Letter to Xi

By | 3 February 2024

Till the blue grass turn yellow
and the yellow leaves float in air
… E. Pound, Canto 99



As the Sun moves towards Equinox, and the weather changes,
So the ground beneath our feet begins to tremble like an aspen.
Each year Autumn seems to come earlier, the calendar slipping,
Sacred rites falling out of alignment, and the people are confused.
Whatever edicts used to obtain, they no longer have any force.
Yesterday, when we should have been preparing for the long fast,
None of the nearby cafés and restaurants were preparing pancakes,
Though a cooking programme featured a pair of ladyboys,
All dolled up as though they were parade queens on Oxford Street,
Worn out echos of Kybele’s priests, garish and indiscriminate.

Long ago, our parish processed around the church, in splendour,
Catholic, each going in his proper order, thurifers and monstrance
Glistening in the light strewn by the great bonfire, hymns rising
Like clouds of incense to the October night: even the Lodge came,
And the Archbishop was seen in the company of the Rabbi.
My father told me to take mother away if he phoned in the code,
Though he must stay on, to keep the two transmitters broadcasting.
His pistol still had six bullets to keep the Japs at bay, now the Reds,
Then to wait for the next message, or look for the drifting clouds.
And all the time we were glued to the Voice of America, our salvation.

Wise men make plans, having read the histories, for little changes,
And your régime is surely the world’s wisest government,
The long Silk Road stretching like a ribbon from sea to sea,
Your sonship assured in true and ordered succession, as you
Are bathed in the people’s affections, and nurtured by our opportunism.
But, and here you need to pay attention: the rats are gnawing
Hard on the foundation posts, so many wise-arse lawyers
Rushing off to the court without great cause, harridans screaming
To pull down any man who’s displeased them, their sisters also,
And bats, which have roosted in the fish markets, are sneezing.

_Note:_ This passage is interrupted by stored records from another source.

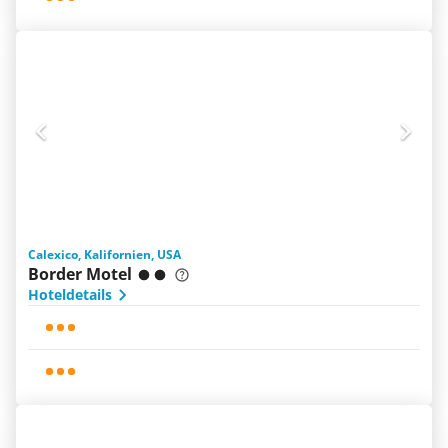
Calexico, Kalifornien, USA
Border Motel
Hoteldetails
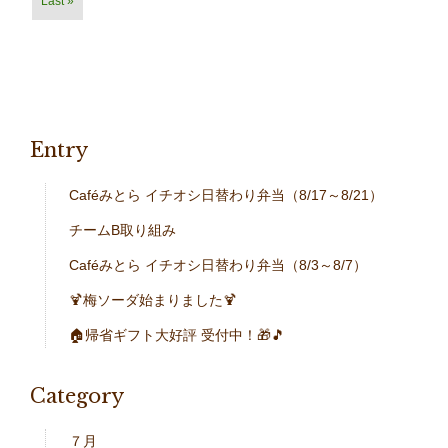
Last »
Entry
Caféみとら イチオシ日替わり弁当（8/17～8/21）
チームB取り組み
Caféみとら イチオシ日替わり弁当（8/3～8/7）
🍹梅ソーダ始まりました🍹
🏠帰省ギフト大好評 受付中！🎁🎵
Category
７月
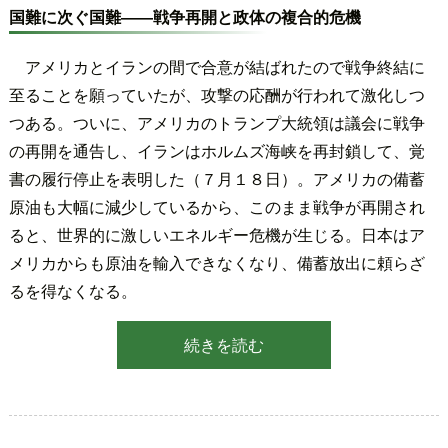
国難に次ぐ国難――戦争再開と政体の複合的危機
アメリカとイランの間で合意が結ばれたので戦争終結に
至ることを願っていたが、攻撃の応酬が行われて激化しつ
つある。ついに、アメリカのトランプ大統領は議会に戦争
の再開を通告し、イランはホルムズ海峡を再封鎖して、覚
書の履行停止を表明した（７月１８日）。アメリカの備蓄
原油も大幅に減少しているから、このまま戦争が再開され
ると、世界的に激しいエネルギー危機が生じる。日本はア
メリカからも原油を輸入できなくなり、備蓄放出に頼らざ
るを得なくなる。
続きを読む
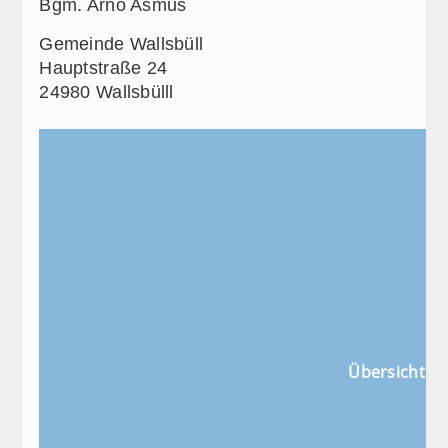
Bgm. Arno Asmus
Gemeinde Wallsbüll
Hauptstraße 24
24980 Wallsbülll
Übersicht L1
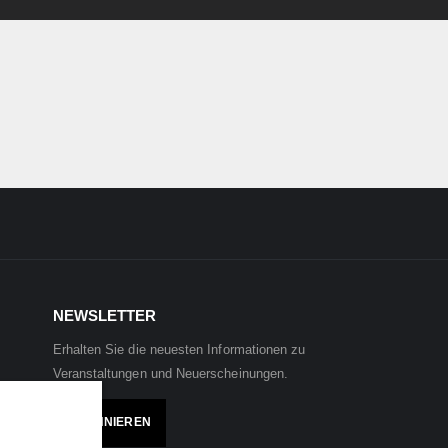
NEWSLETTER
Erhalten Sie die neuesten Informationen zu
Veranstaltungen und Neuerscheinungen.
ABONNIEREN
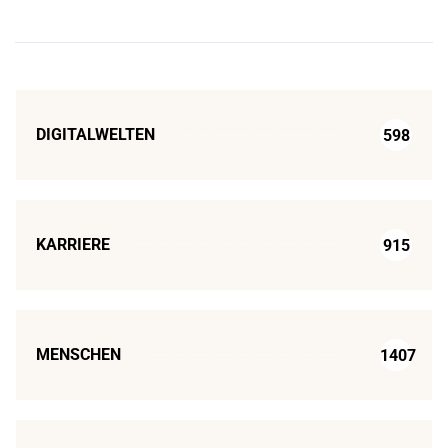
DIGITALWELTEN
598
KARRIERE
915
MENSCHEN
1407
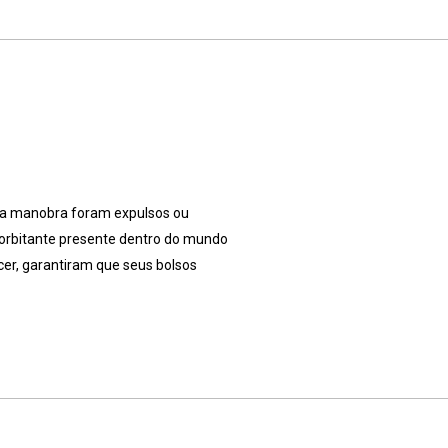
 a manobra foram expulsos ou
xorbitante presente dentro do mundo
cer, garantiram que seus bolsos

This perfected world is falling once again into disorder, into plague.
Widows die alone in locked rooms, their sons held at town gates:
Ships, far out in the Yellow Sea, burn down to the waterline,
Their crews and passengers clinging to each other in despair,
And from the skies, airliners fall like so many wounded eagles.
What chance is there to restore needed balance, which is made
Not in one mere day, a year, nor even in one Emperor’s reign,
Nor for the sake of the New Year, when families reunite in filiality?
A gentleman’s vocation is sincerity in maintaining the profession,
Rather than indulging in passions engendered by an economics text.

Greed, and pride, led Máo to the podium, had incense burnt,
Made clear laws to overturn Heaven and Earth, blasphemed.
Good laws come from good manners, which come from water
Tumbling down from the lofty hills of the Buddha’s abode,
From the earth that crumbles in one’s fist, sprouts millet and rice.
Though you have bought your office, and procured the people:
The drinking of blood is the depth of bad manners, unlawful,
As is the harassment of artists and scholars, or slicing babes.
No good will come of the state as it experiments with our lives,
You’ve disturbed the hills and streams that colour the air we breathe.